Monday, 22 April 2024

Ringstonhurst, North Howden

 It's now three weeks after Easter - and it is still cold and wet. Local farmers cannot get on to the land and are desperate for some warm dry days. Here in the garden the raised beds are still wet and claggy and nowhere near in a fit state for planting. But I have got some plants going in the greenhouse and some potatoes chitting in a tray. We are so dependent on the weather despite all our modern technology.

Last week I went to an interesting talk by Gary Tavender of the Howdenshire Archaeology Society. He talked of the various projects the group was interested in and mentioned the site of Ringston[e]hurst near North Howden station. It is a place I have long been fascinated by and so I came home to see what I could find.

Aerial and drone surveys and old maps show what appears to be a square moat on the site which was originally just on the boundary of the Bishop of Durham's park - the origin of Park Farm - where he had deer and other game for sport.



This 1910 OS map shows Ringstonhurst not far from the station with
the inverted U shape to the left being the park boundary

                Below is an aerial view from the 1970s with Mulberry House/now Northgate House in the background



Early records suggest that between 1200 and 1208  the bishop of Durham was granted permission to construct a park north of Howden where he and his friends went hunting, mainly deer.  In medieval times the bishops had a hunting lodge at Ringstonhurst where a gamekeeper/ park keeper lived. Bishop Tunstall in 1548 mentioned the lodge as being occupied by the keeper of the park although by 1561 the lodge, described as being at the parke gate was reported to be in disrepair.

We know too that this one and a half acre/ two acre site also included a chapel dedicated to St Mary where a hermit lived. In 1332 Simon of Lynne, a chaplain, had a licence to collect donations for his maintenance.

In 1391 John de Hay of Spaldington left 3s 4d in his will to Robert of Shackerstone hermita de Ryngstanhyrste

Bishop Fox in 1495 issued an indulgence to those who undertook a pilgrimage to pray at the chapel or hermytage of St Mary Magdalene at Howden or went there to hear mass. 

In 1501 he granted a penny a day to John Richardson, a Franciscan friar and hermit who was to 'locate himself within the chapel of the manor of Howdenshire called Ringstonehurst'

Ringstonhurst was the site of the muster of Howdenshire people when they marched with Robert Aske in the Pilgrimage of Grace in 1536. This probably referrred to the whole North Howden area.

But in 1564 with the Reformation the chapel was 'suppressed' and the site granted to non religious owners. By the seventeenth century it was owned by Sir Philip Monckton of Caville who bought it in 1610.

In the Howden parish records there are mentions of births marriage and deaths of families who lived in houses at Ringstonhurst.  For example  there were 10 burials of people between 1570 and 1590. The latest burial I can find is 1658 when Thomas Bell, son of John of Ringstone hurst, was buried.
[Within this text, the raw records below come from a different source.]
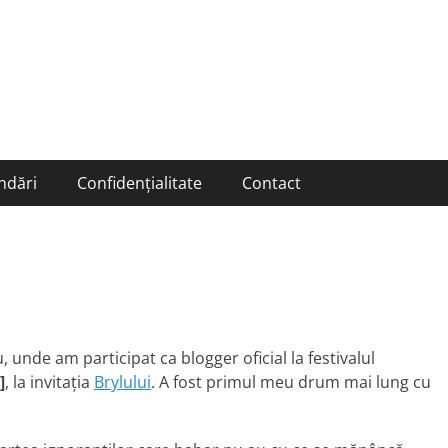
ndări
Confidențialitate
Contact
, unde am participat ca blogger oficial la festivalul
]
, la invitaţia
Brylului
. A fost primul meu drum mai lung cu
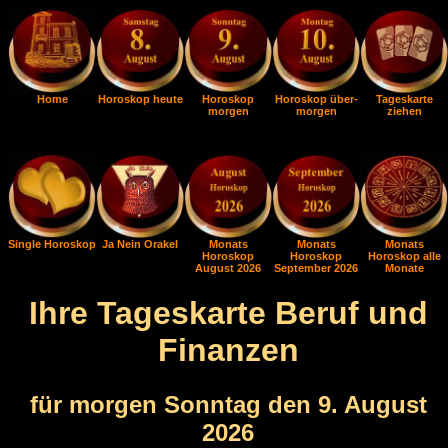
Home
Horoskop heute
Horoskop
Horoskop über-
Tageskarte
morgen
morgen
ziehen
Single Horoskop
Ja Nein Orakel
Monats
Monats
Monats
Horoskop
Horoskop
Horoskop alle
August 2026
September 2026
Monate
Ihre Tageskarte Beruf und
Finanzen
für morgen Sonntag den 9. August
2026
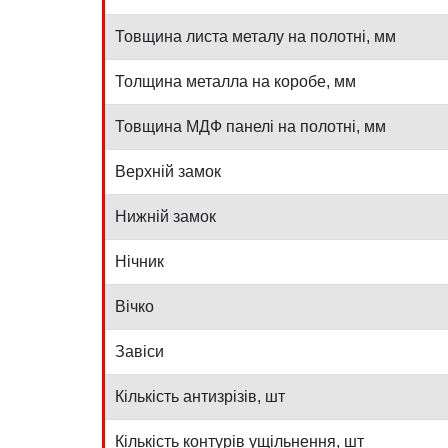
Товщина листа металу на полотні, мм
Толщина металла на коробе, мм
Товщина МДФ панелі на полотні, мм
Верхній замок
Нижній замок
Нічник
Вічко
Завіси
Кількість антизрізів, шт
Кількість контурів ущільнення, шт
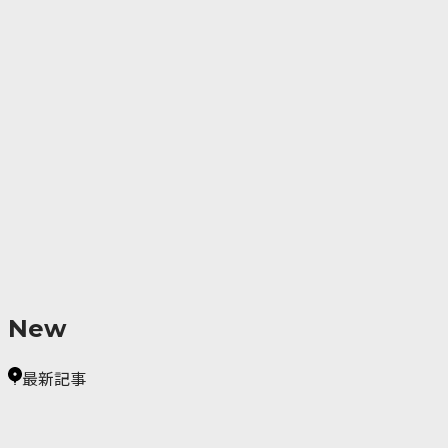
New
最新記事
Local people know where the site is [on private land] and recall that in 1947 when the area was flooded  the remains of the moat were flooded but an area inside it stood slightly higher above the water. Also it is said the large stones and pieces of glass have all been turned up when the field has been ploughed.
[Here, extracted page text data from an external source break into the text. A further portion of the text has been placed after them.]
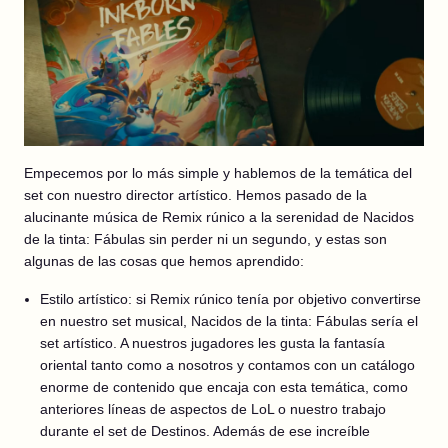
Empecemos por lo más simple y hablemos de la temática del
set con nuestro director artístico. Hemos pasado de la
alucinante música de Remix rúnico a la serenidad de Nacidos
de la tinta: Fábulas sin perder ni un segundo, y estas son
algunas de las cosas que hemos aprendido:
Estilo artístico: si Remix rúnico tenía por objetivo convertirse
en nuestro set musical, Nacidos de la tinta: Fábulas sería el
set artístico. A nuestros jugadores les gusta la fantasía
oriental tanto como a nosotros y contamos con un catálogo
enorme de contenido que encaja con esta temática, como
anteriores líneas de aspectos de LoL o nuestro trabajo
durante el set de Destinos. Además de ese increíble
Incidentally on the OS map above and also on the aerial photo you can see Mulberry House, now renamed. I have had a quick look at its history.

The earliest occupant I found was a Robert Fields who died in 1880. 

But perhaps the most interesting was the Whitfield family. George Whitfield was living there in 1901. He was living with his elderly mother while on census night his wife and daughter were with her parents in Market Weighton. George was the retired chief constable of York while his wife was a talented photographer. 

He and his family later ran the Londesborough Arms in Selby. His mother continued to live at North Howden and died in 1913.

I found this from a newspaper of 1904

 Mrs Whitfield, Mulberry House, Howden, well known throughout the district as a successful photographer, has just received another appreciation of her ability, having been specially commanded by the Prince and Princess of Wales to proceed to Harewood House, the seat of the Earl and Countess of Harewood to take photographs of their Royal Highnesses and the distinguished house party. Not only did Mrs Whitfield take several photographs of the whole party, but their Royal Highnesses granted her other opportunities of photographing them, and the Prince conversed with Mrs Whitfield for some time, congratulating her upon the success of her work.